Thursday, December 27, 2007

Jellied Cranberry Sauce

Jellied Cranberry Sauce is one of those recipes that asks you to push cooked solids through a fine mesh sieve--in this case, four bags of boiled cranberries. After about the fifth scoop of cranberry mashing, I was asking myself why the canned stuff was really so bad, and I'm still not sure I can give you the answer to that. I love chunky homemade cranberry sauce, especially with stuff like orange zest or dried cherries added in, but this recipe is meant to replicate that Jell-O look and mouth-feel.
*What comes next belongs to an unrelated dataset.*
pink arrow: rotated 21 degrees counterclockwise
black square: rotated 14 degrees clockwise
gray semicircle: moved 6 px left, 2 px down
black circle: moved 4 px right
It's just straight, slightly sweetened, very thick cranberry juice that has added gelatin and is set in a mold.

Anyway, I pressed on (no pun intended), mixed in my gelatin, poured it in a ring mold (with some left over in a bowl) and let it sit overnight. Oh, by the way--this was the day before Christmas, to be served with the Christmas feast for twenty-two people at work.

Here's the exciting part.

Now, when you unmold cranberry sauce, you dip the mold in hot water for five seconds and then turn it over onto a plate. Easy, right? Epicurious certainly makes it look easy--here's a picture by Sang An of Jellied Cranberry Sauce that doesn't resemble mine in the slightest.



Mine didn't look like that because I dipped it in hot water (really hot water) and when I unmolded it, the melted jellied cranberry sauce puddled all over the plate around the now much diminished and undignified looking remnants of the ring mold.

Clearly this unmolding business is a learned skill.

Plan B: scoop it all up and put it in a pretty bowl. Tastes the same, takes up less space anyway.